Both arguments make sense. Individual consumers can’t be blamed for our rising global temperatures — but people want to feel like they’re doing something, no matter how small, to prevent the worst-case climate catastrophe scenario from unfolding. I spoke to Richard Heede, the co-founder and co-director of the Climate Accountability Institute, which produced the Carbon Majors report, about the companies that played the biggest part in creating our current situation and what role, if any, individuals have in determining our future. Our conversation has been condensed and edited for clarity.

Gaby Del Valle

In light of the most recent UN report, there have been articles about how individual consumers can help stave off the effects of climate change. What is the overall impact of something like that?

Richard Heede

You can measure a person’s impact, but there would be a lot of digits behind the zero in terms of percent of global emissions attributable to or savable by an individual. We’re talking about 7 billion people on the planet.

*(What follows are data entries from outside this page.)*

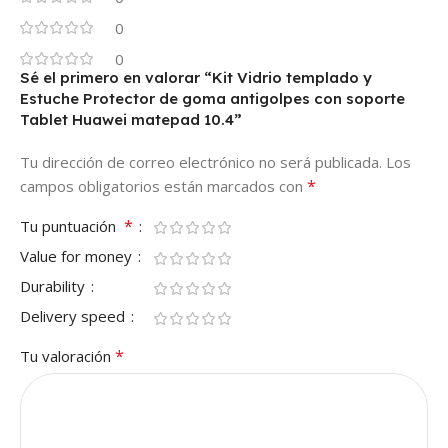
0
0
Sé el primero en valorar “Kit Vidrio templado y
Estuche Protector de goma antigolpes con soporte
Tablet Huawei matepad 10.4”
Tu dirección de correo electrónico no será publicada.
Los
*
campos obligatorios están marcados con
*
Tu puntuación
Value for money
Durability
Delivery speed
*
Tu valoración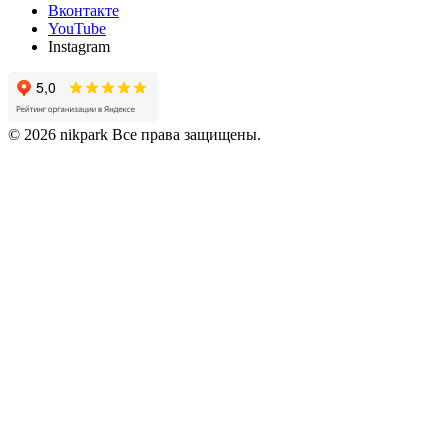
Вконтакте
YouTube
Instagram
© 2026 nikpark Все права защищены.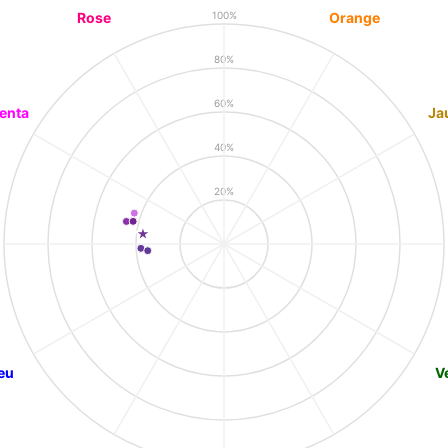
Rose
Orange
100%
80%
60%
enta
Ja
40%
20%
eu
V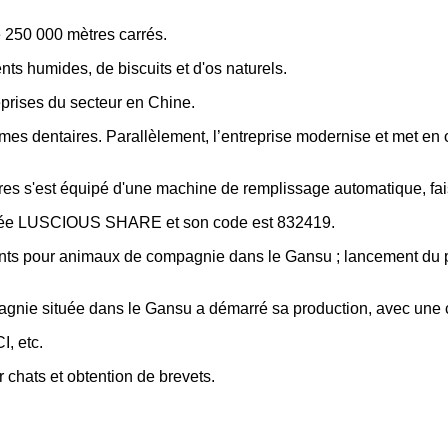
e 250 000 mètres carrés.
ts humides, de biscuits et d'os naturels.
reprises du secteur en Chine.
es dentaires. Parallèlement, l’entreprise modernise et met en
s s'est équipé d'une machine de remplissage automatique, faisa
aptisée LUSCIOUS SHARE et son code est 832419.
nts pour animaux de compagnie dans le Gansu ; lancement du pro
gnie située dans le Gansu a démarré sa production, avec une c
I, etc.
chats et obtention de brevets.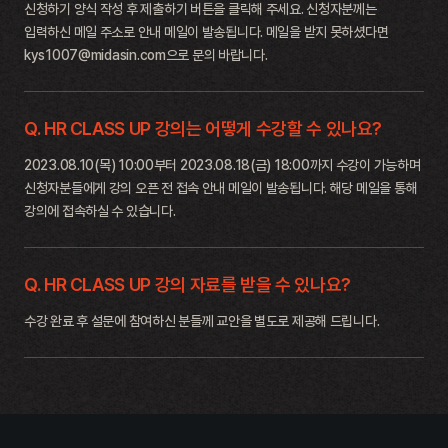
신청하기 양식 작성 후 제출하기 버튼을 클릭해 주세요.
신청자분께는
입력하신 메일 주소로 안내 메일이 발송됩니다.
메일을 받지 못하셨다면
kys1007@midasin.com으로 문의 바랍니다.
Q. HR CLASS UP 강의는 어떻게 수강할 수 있나요?
2023.08.10(목) 10:00부터 2023.08.18(금) 18:00까지 수강이 가능하며
신청자분들에게 강의 오픈 전 접속 안내 메일이 발송됩니다. 해당 메일을 통해
강의에 접속하실 수 있습니다.
Q. HR CLASS UP 강의 자료를 받을 수 있나요?
수강 완료 후 설문에 참여하신 분들께 교안을 별도로 제공해 드립니다.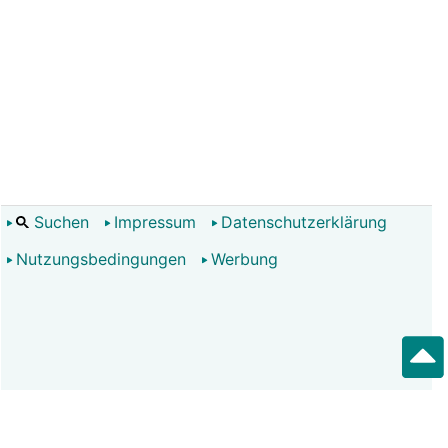
Suchen
Impressum
Datenschutzerklärung
Nutzungsbedingungen
Werbung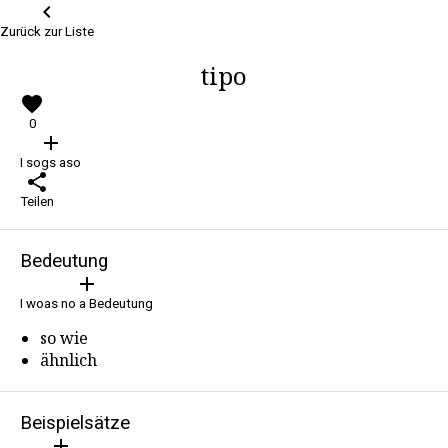
keyboard_arrow_left
Zurück zur Liste
tipo
favorite
0
add
I sogs aso
share
Teilen
Bedeutung
add
I woas no a Bedeutung
so wie
ähnlich
Beispielsätze
add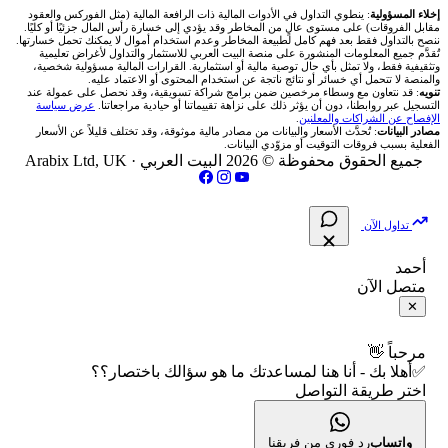
شركات تداول في عُمان
🇰🇼 بورصة الكويت
📊 حاسبة قيمة النقطة
✍️ اكتب تحليلك
🥇 سعر الذهب اليوم
من نحن
إخلاء المسؤولية
: ينطوي التداول في الأدوات المالية ذات الرافعة المالية (مثل الفوركس والعقود
مقابل الفروقات) على مستوى عالٍ من المخاطر وقد يؤدي إلى خسارة رأس المال جزئيًا أو كليًا.
ننصح بالتداول فقط بعد فهم كامل لطبيعة المخاطر وعدم استخدام أموال لا يمكنك تحمل خسارتها.
اكس تي بي XTB
شركات تداول في الأردن
🇶🇦 بورصة قطر
💰 حاسبة ربح الفوركس
تُقدَّم جميع المعلومات المنشورة على منصة البيت العربي للاستثمار والتداول لأغراض تعليمية
🥇 أسعار الذهب والمعادن
تواصل معنا
وتثقيفية فقط، ولا تمثل بأي حال توصية مالية أو استثمارية. القرارات المالية مسؤولية شخصية،
والمنصة لا تتحمل أي خسائر أو نتائج ناتجة عن استخدام المحتوى أو الاعتماد عليه.
انتراكتيف بروكرز IBKR
تنويه
: قد نتعاون مع وسطاء مرخصين ضمن برامج شراكة تسويقية، وقد نحصل على عمولة عند
شركات تداول في العراق
🇯🇴 بورصة عمّان
📌 حاسبة النقاط المحورية
التسجيل عبر روابطنا، دون أن يؤثر ذلك على نزاهة تقييماتنا أو حيادية مراجعاتنا.
عرض سياسة
💱 أسعار العملات والفوركس
فريق المؤلفين
الإفصاح عن الشراكات والمعلنين
.
مصادر البيانات
: تُحدَّث الأسعار والبيانات من مصادر مالية موثوقة، وقد تختلف قليلاً عن الأسعار
شركات تداول في فلسطين
الفعلية بسبب فروقات التوقيت أو مزوّدي البيانات.
🇧🇭 بورصة البحرين
📏 حاسبة حجم المركز
💵 سعر الريال السعودي في مصر
مقالات تعليمية
جميع الحقوق محفوظة © 2026 البيت العربي ·
Arabix Ltd, UK
شركات تداول في مصر
🇴🇲 بورصة مسقط
🔄 حاسبة تكلفة السواب
📅 المؤشرات الاقتصادية
سياسة تقييم الشركات
تداول الآن
🇵🇸 بورصة فلسطين
📈 حاسبة عائد التداول
شركات التداول النصابة
أحمد
متصل الآن
فلتر الأسهم الشرعي
📊 حاسبة الربح التراكمي
الإبلاغ عن شركة نصابة
✕
📋 جميع الأسهم
🧮 حاسبة متوسط سعر السهم
شروط الاستخدام
مرحباً 👋
✅أهلا بك - أنا هنا لمساعدتك ما هو سؤالك باختصار؟؟
🕌 الأسهم الحلال
اختر طريقة التواصل
📅 التقويم الاقتصادي
سياسة الخصوصية
👨‍🏫 العلماء والهيئات الشرعية
🕐 أوقات عمل السوق
واتساب
رد فوري من فريقنا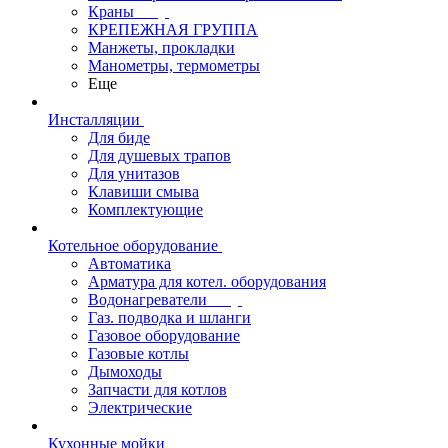
Краны
КРЕПЕЖНАЯ ГРУППА
Манжеты, прокладки
Манометры, термометры
Еще
Инсталляции
Для биде
Для душевых трапов
Для унитазов
Клавиши смыва
Комплектующие
Котельное оборудование
Автоматика
Арматура для котел. оборудования
Водонагреватели
Газ. подводка и шланги
Газовое оборудование
Газовые котлы
Дымоходы
Запчасти для котлов
Электрические
Кухонные мойки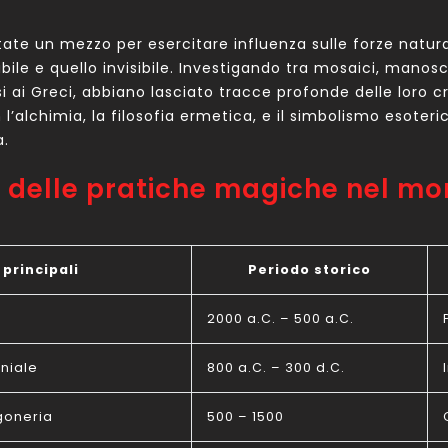
ate un mezzo per esercitare influenza sulle forze naturali
le e quello invisibile. Investigando tra mosaici, manoscri
si ai Greci, abbiano lasciato tracce profonde delle loro
l’alchimia, la filosofia ermetica, e il simbolismo esoteri
a.
e delle pratiche magiche nel m
 principali
Periodo storico
2000 a.C. – 500 a.C.
niale
800 a.C. – 300 d.C.
goneria
500 – 1500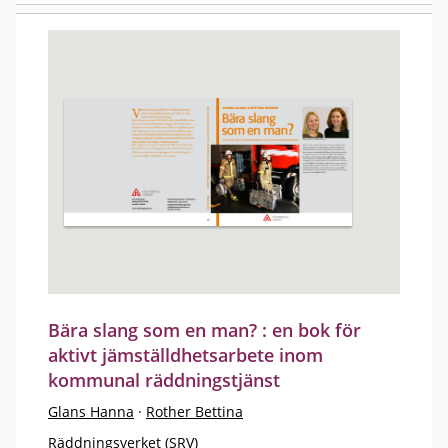
Bära slang som en man? : en bok för
aktivt jämställdhetsarbete inom
kommunal räddningstjänst
Glans Hanna
·
Rother Bettina
Räddningsverket (SRV)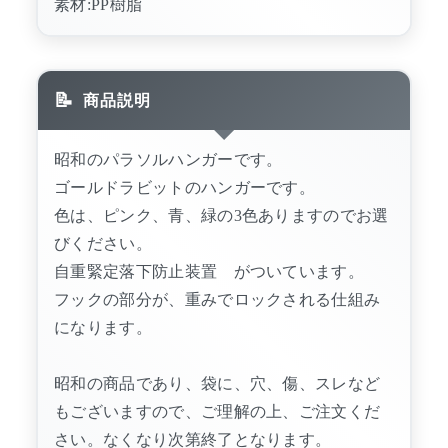
素材:PP樹脂
商品説明
昭和のパラソルハンガーです。
ゴールドラビットのハンガーです。
色は、ピンク、青、緑の3色ありますのでお選
びください。
自重緊定落下防止装置 がついています。
フックの部分が、重みでロックされる仕組み
になります。
昭和の商品であり、袋に、穴、傷、スレなど
もございますので、ご理解の上、ご注文くだ
さい。なくなり次第終了となります。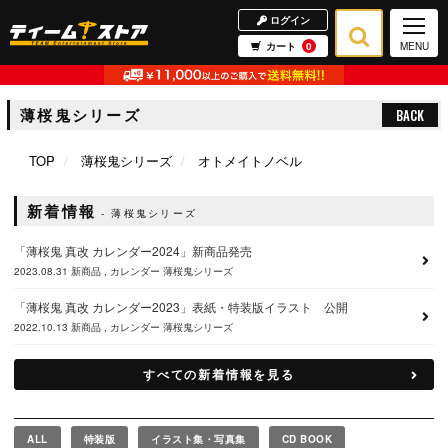
ログイン
カート
0
MENU
薄桜鬼シリーズ
BACK
TOP
薄桜鬼シリーズ
オトメイトノベル
新着情報
薄桜鬼シリーズ
「薄桜鬼 真改 カレンダー2024」新商品発売
2023.08.31
新商品
カレンダー
薄桜鬼シリーズ
「薄桜鬼 真改 カレンダー2023」表紙・特装版イラスト 公開
2022.10.13
新商品
カレンダー
薄桜鬼シリーズ
すべての新着情報を見る
ALL
特装版
イラスト集・写真集
CD BOOK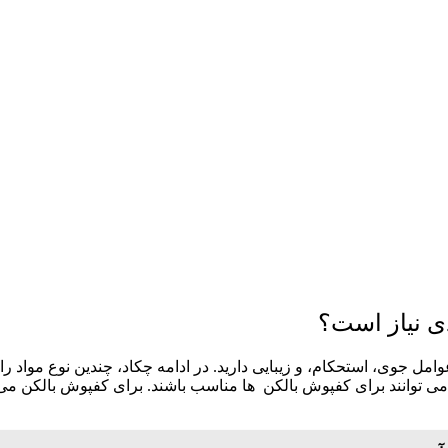
ی نیاز است؟
عوامل جوی، استحکام، و زیبایی دارید. در ادامه چکاد، چندین نوع مواد 
 توانند برای کفپوش بالکن ها مناسب باشند. برای کفپوش بالکن می ‌ت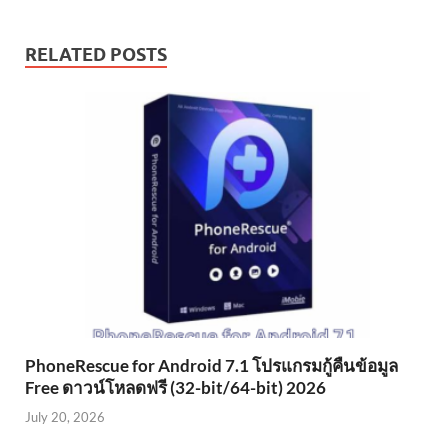
RELATED POSTS
PhoneRescue for Android 7.1 โปรแกรมกู้คืนข้อมูล
Free ดาวน์โหลดฟรี (32-bit/64-bit) 2026
July 20, 2026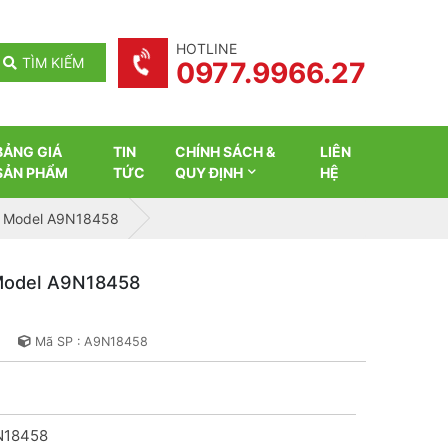
HOTLINE
TÌM KIẾM
0977.9966.27
BẢNG GIÁ
TIN
CHÍNH SÁCH &
LIÊN
SẢN PHẨM
TỨC
QUY ĐỊNH
HỆ
- Model A9N18458
Model A9N18458
Mã SP : A9N18458
N18458
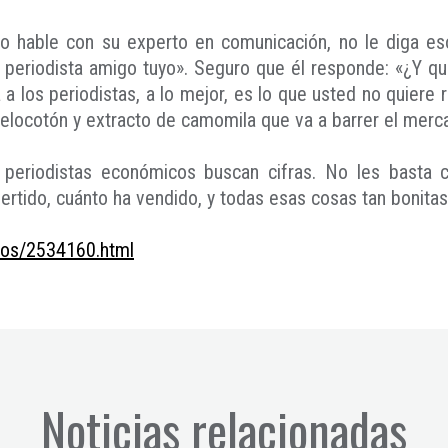
o hable con su experto en comunicación, no le diga eso
n periodista amigo tuyo». Seguro que él responde: «¿Y q
a los periodistas, a lo mejor, es lo que usted no quier
elocotón y extracto de camomila que va a barrer el merc
 Los periodistas económicos buscan cifras. No les bas
ertido, cuánto ha vendido, y todas esas cosas tan bonitas
dos/2534160.html
Noticias relacionadas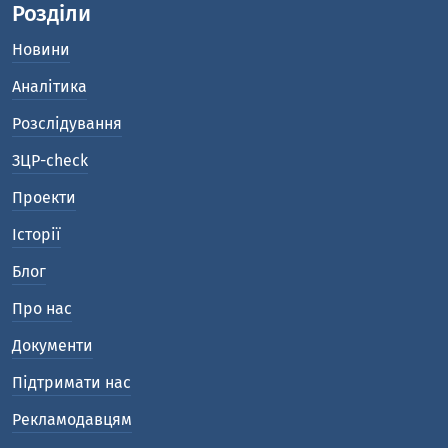
Розділи
Новини
Аналітика
Розслідування
ЗЦР-check
Проекти
Історії
Блог
Про нас
Документи
Підтримати нас
Рекламодавцям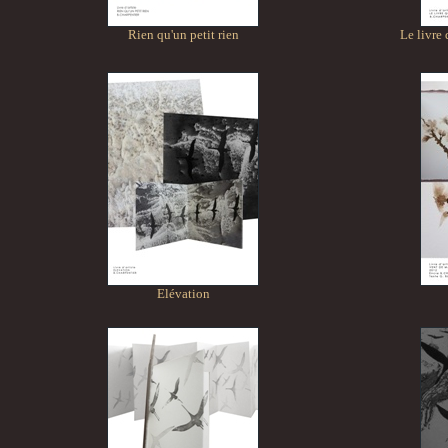
Rien qu'un petit rien
Le livre
Elévation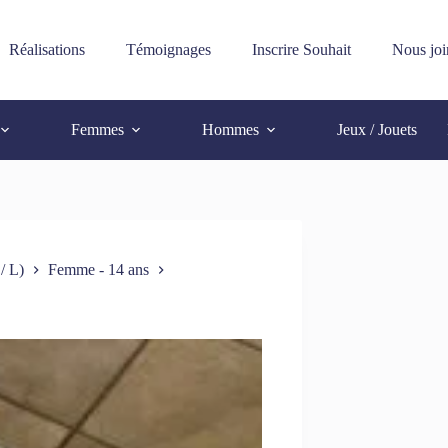
Réalisations
Témoignages
Inscrire Souhait
Nous joi
Femmes
Hommes
Jeux / Jouets
/ L)
Femme - 14 ans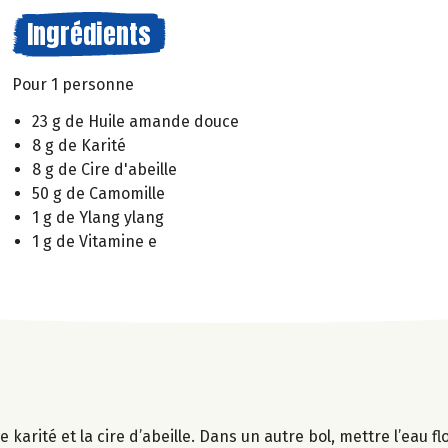
Ingrédients
Pour 1 personne
23 g de Huile amande douce
8 g de Karité
8 g de Cire d'abeille
50 g de Camomille
1 g de Ylang ylang
1 g de Vitamine e
 karité et la cire d’abeille. Dans un autre bol, mettre l’eau f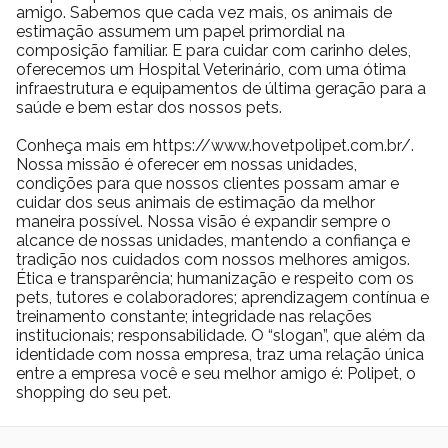
amigo. Sabemos que cada vez mais, os animais de
estimação assumem um papel primordial na
composição familiar. E para cuidar com carinho deles,
oferecemos um Hospital Veterinário, com uma ótima
infraestrutura e equipamentos de última geração para a
saúde e bem estar dos nossos pets.
Conheça mais em https://www.hovetpolipet.com.br/.
Nossa missão é oferecer em nossas unidades,
condições para que nossos clientes possam amar e
cuidar dos seus animais de estimação da melhor
maneira possível. Nossa visão é expandir sempre o
alcance de nossas unidades, mantendo a confiança e
tradição nos cuidados com nossos melhores amigos.
Ética e transparência; humanização e respeito com os
pets, tutores e colaboradores; aprendizagem contínua e
treinamento constante; integridade nas relações
institucionais; responsabilidade. O “slogan”, que além da
identidade com nossa empresa, traz uma relação única
entre a empresa você e seu melhor amigo é: Polipet, o
shopping do seu pet.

But then again, we can reduce our household footprint from 24,000 pounds [of CO2] per year, on average, if you take the average household in the United States. We can easily cut that in half if we invest in energy efficiency. A lot of things are free to do: We don’t have to brush our teeth or shave with hot water running, or take very long showers. Turning off unneeded light, air-drying clothes in the summer — those kinds of things are free, and they save several hundred pounds [in CO2 emissions] per year.

And then you get into some things we can do to renovate and retrofit our houses to be more energy efficient. Replacing showerheads, insulating hot water heaters, buying more efficient lights, having automatic controls for thermostats. ... We can certainly travel by air less often. We can seek to work at home, if possible. We can combine trips.

Gaby Del Valle

I’ve seen people saying that these individual actions are futile because it’s ultimately 100 companies producing almost all greenhouse gas emissions.

Richard Heede

They’re producing the fossil fuels we all use. We have traced them back to the oil and gas companies that extract and market the coal, so we think they have some responsibility for mitigating and transforming the carbon economy, because they’re in the driver’s seat about which resources are extracted and marketed.

But to be clear, it’s the consumers that actually burn and demand the fossil fuels that these companies provide. The companies may have some responsibility for their product — for lobbying in favor of the carbon economy, and for getting subsidies and arguing for subsidies — but some responsibility ought to fall on individuals, households, and corporations. What the companies do is produce the fuels, extract and market the fuels, so that we can use them. It’s the consumers that produce the carbon dioxide: They may be corporations, airlines, shipping lines, households, utilities. It’s all distributed.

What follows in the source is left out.